Task item — Apart from the pictures, every record here must be copied word for word.

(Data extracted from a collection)
++++++++++
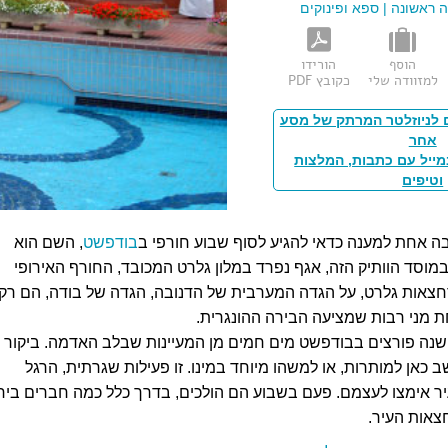
 ראשונה
|
ספא ופינוקים
הוסף
הורידו
למזוודה שלי
כקובץ PDF
 לניוזלטר המרתק של מסע
אחר
מייל עם כתבות, המלצות
וטיפים
ה אחת למענה כדאי להגיע לסוף שבוע חורפי ב
בודפשט
, השם הוא
מוסד הוותיק הזה, אגף נפרד במלון גלרט המכובד, החורף האירופי
חצאות גלרט, על הגדה המערבית של הדנובה, הגדה של בודה, הם רק
 מני רבות שמציעה הבירה ההונגרית.
שנה פורצים בבודפשט מים חמים מן המעיינות שבלב האדמה. ביקור
כאן למותרות, או למשהו מיוחד במינו. זו פעילות שגרתית, הרגל
ר אימצו לעצמם. פעם בשבוע הם הולכים, בדרך כלל כמה חברים ביח
אות העיר.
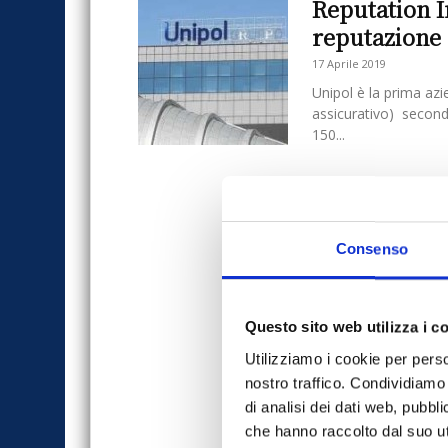
Reputation In
reputazione 
17 Aprile 2019
Unipol è la prima azi
assicurativo) secondo
150...
Consenso
Questo sito web utilizza i c
Utilizziamo i cookie per perso
nostro traffico. Condividiamo 
di analisi dei dati web, pubbl
che hanno raccolto dal suo uti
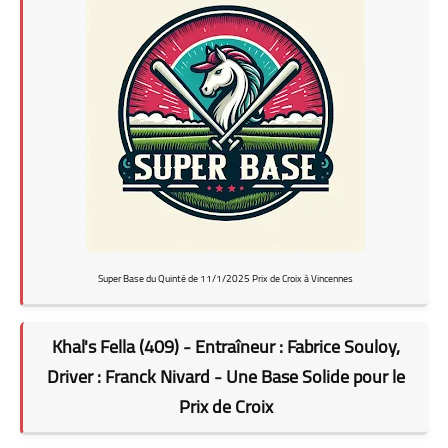
Super Base du Quinté de 11/1/2025 Prix de Croix à Vincennes
Khal's Fella (409) - Entraîneur : Fabrice Souloy,
Driver : Franck Nivard - Une Base Solide pour le
Prix de Croix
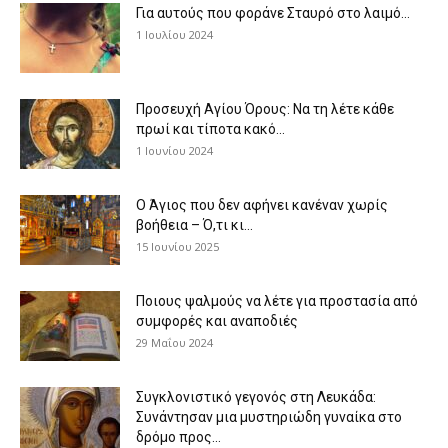
Για αυτούς που φοράνε Σταυρό στο λαιμό…
1 Ιουλίου 2024
Προσευχή Αγίου Όρους: Να τη λέτε κάθε
πρωί και τίποτα κακό...
1 Ιουνίου 2024
Ο Άγιος που δεν αφήνει κανέναν χωρίς
βοήθεια – Ό,τι κι...
15 Ιουνίου 2025
Ποιους ψαλμούς να λέτε για προστασία από
συμφορές και αναποδιές
29 Μαΐου 2024
Συγκλονιστικό γεγονός στη Λευκάδα:
Συνάντησαν μια μυστηριώδη γυναίκα στο
δρόμο προς...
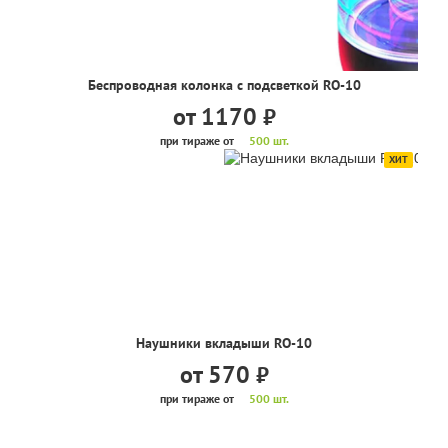
Беспроводная колонка с подсветкой RO-10
от 1170
руб.
при тираже от
500 шт.
ХИТ
Наушники вкладыши RO-10
от 570
руб.
при тираже от
500 шт.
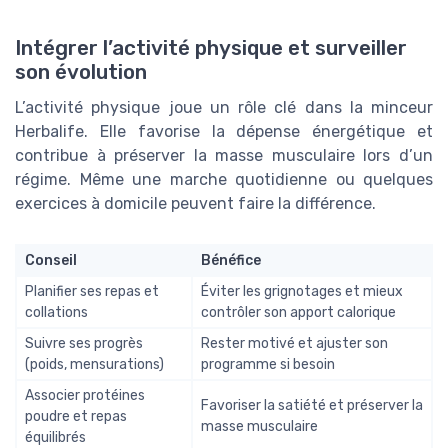
Intégrer l’activité physique et surveiller
son évolution
L’activité physique joue un rôle clé dans la minceur
Herbalife. Elle favorise la dépense énergétique et
contribue à préserver la masse musculaire lors d’un
régime. Même une marche quotidienne ou quelques
exercices à domicile peuvent faire la différence.
Conseil
Bénéfice
Planifier ses repas et
Éviter les grignotages et mieux
collations
contrôler son apport calorique
Suivre ses progrès
Rester motivé et ajuster son
(poids, mensurations)
programme si besoin
Associer protéines
Favoriser la satiété et préserver la
poudre et repas
masse musculaire
équilibrés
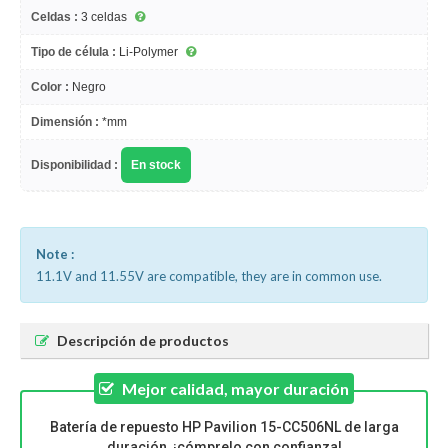
Celdas :
3 celdas
Tipo de célula :
Li-Polymer
Color :
Negro
Dimensión :
*mm
Disponibilidad :
En stock
Note :
11.1V and 11.55V are compatible, they are in common use.
Descripción de productos
Mejor calidad, mayor duración
Batería de repuesto HP Pavilion 15-CC506NL de larga
duración, ¡cómprelo con confianza!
++++++++++
Response —
 ראשונה
|
ספא ופינוקים
הוסף
הורידו
למזוודה שלי
כקובץ PDF
 לניוזלטר המרתק של מסע
אחר
מייל עם כתבות, המלצות
וטיפים
ה אחת למענה כדאי להגיע לסוף שבוע חורפי ב
בודפשט
, השם הוא
מוסד הוותיק הזה, אגף נפרד במלון גלרט המכובד, החורף האירופי
חצאות גלרט, על הגדה המערבית של הדנובה, הגדה של בודה, הם רק
 מני רבות שמציעה הבירה ההונגרית.
שנה פורצים בבודפשט מים חמים מן המעיינות שבלב האדמה. ביקור
כאן למותרות, או למשהו מיוחד במינו. זו פעילות שגרתית, הרגל
ר אימצו לעצמם. פעם בשבוע הם הולכים, בדרך כלל כמה חברים ביח
אות העיר.
Reputation In
reputazione 
17 Aprile 2019
Unipol è la prima azi
assicurativo) secondo
150...
Consenso
Questo sito web utilizza i c
Utilizziamo i cookie per perso
nostro traffico. Condividiamo 
di analisi dei dati web, pubbl
che hanno raccolto dal suo uti
Super Base du Quinté de 11/1/2025 Prix de Croix à Vincennes
Khal's Fella (409) - Entraîneur : Fabrice Souloy,
Driver : Franck Nivard - Une Base Solide pour le
Prix de Croix
Για αυτούς που φοράνε Σταυρό στο λαιμό…
1 Ιουλίου 2024
Προσευχή Αγίου Όρους: Να τη λέτε κάθε
πρωί και τίποτα κακό...
1 Ιουνίου 2024
Ο Άγιος που δεν αφήνει κανέναν χωρίς
βοήθεια – Ό,τι κι...
15 Ιουνίου 2025
Ποιους ψαλμούς να λέτε για προστασία από
συμφορές και αναποδιές
29 Μαΐου 2024
Συγκλονιστικό γεγονός στη Λευκάδα:
Συνάντησαν μια μυστηριώδη γυναίκα στο
δρόμο προς...
Беспроводная колонка с подсветкой RO-10
от 1170
руб.
при тираже от
500 шт.
ХИТ
Наушники вкладыши RO-10
от 570
руб.
при тираже от
500 шт.
Intégrer l’activité physique et surveiller
son évolution
L’activité physique joue un rôle clé dans la minceur
Herbalife. Elle favorise la dépense énergétique et
contribue à préserver la masse musculaire lors d’un
régime. Même une marche quotidienne ou quelques
exercices à domicile peuvent faire la différence.
Conseil
Bénéfice
Planifier ses repas et
Éviter les grignotages et mieux
collations
contrôler son apport calorique
Suivre ses progrès
Rester motivé et ajuster son
(poids, mensurations)
programme si besoin
Associer protéines
Favoriser la satiété et préserver la
poudre et repas
masse musculaire
équilibrés
Celdas :
3 celdas
Tipo de célula :
Li-Polymer
Color :
Negro
Dimensión :
*mm
Disponibilidad :
En stock
Note :
11.1V and 11.55V are compatible, they are in common use.
Descripción de productos
Mejor calidad, mayor duración
Batería de repuesto HP Pavilion 15-CC506NL de larga
duración, ¡cómprelo con confianza!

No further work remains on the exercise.